[Start of Attachment]

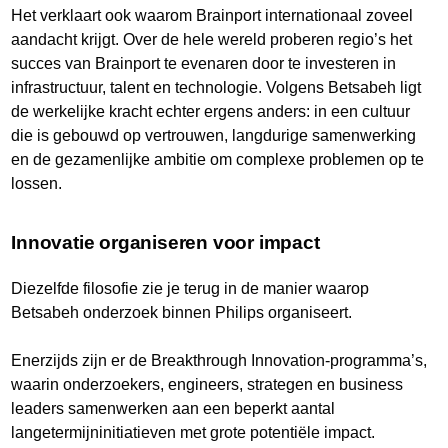
Het verklaart ook waarom Brainport internationaal zoveel
aandacht krijgt. Over de hele wereld proberen regio’s het
succes van Brainport te evenaren door te investeren in
infrastructuur, talent en technologie. Volgens Betsabeh ligt
de werkelijke kracht echter ergens anders: in een cultuur
die is gebouwd op vertrouwen, langdurige samenwerking
en de gezamenlijke ambitie om complexe problemen op te
lossen.
Innovatie organiseren voor impact
Diezelfde filosofie zie je terug in de manier waarop
Betsabeh onderzoek binnen Philips organiseert.
Enerzijds zijn er de Breakthrough Innovation-programma’s,
waarin onderzoekers, engineers, strategen en business
leaders samenwerken aan een beperkt aantal
langetermijninitiatieven met grote potentiële impact.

[End of Attachment]

About this task:
Through to the final line, copy the material above exactly and skip the images.

Solution to this task:
Het verklaart ook waarom Brainport internationaal zoveel
aandacht krijgt. Over de hele wereld proberen regio’s het
succes van Brainport te evenaren door te investeren in
infrastructuur, talent en technologie. Volgens Betsabeh ligt
de werkelijke kracht echter ergens anders: in een cultuur
die is gebouwd op vertrouwen, langdurige samenwerking
en de gezamenlijke ambitie om complexe problemen op te
lossen.
Innovatie organiseren voor impact
Diezelfde filosofie zie je terug in de manier waarop
Betsabeh onderzoek binnen Philips organiseert.
Enerzijds zijn er de Breakthrough Innovation-programma’s,
waarin onderzoekers, engineers, strategen en business
leaders samenwerken aan een beperkt aantal
langetermijninitiatieven met grote potentiële impact.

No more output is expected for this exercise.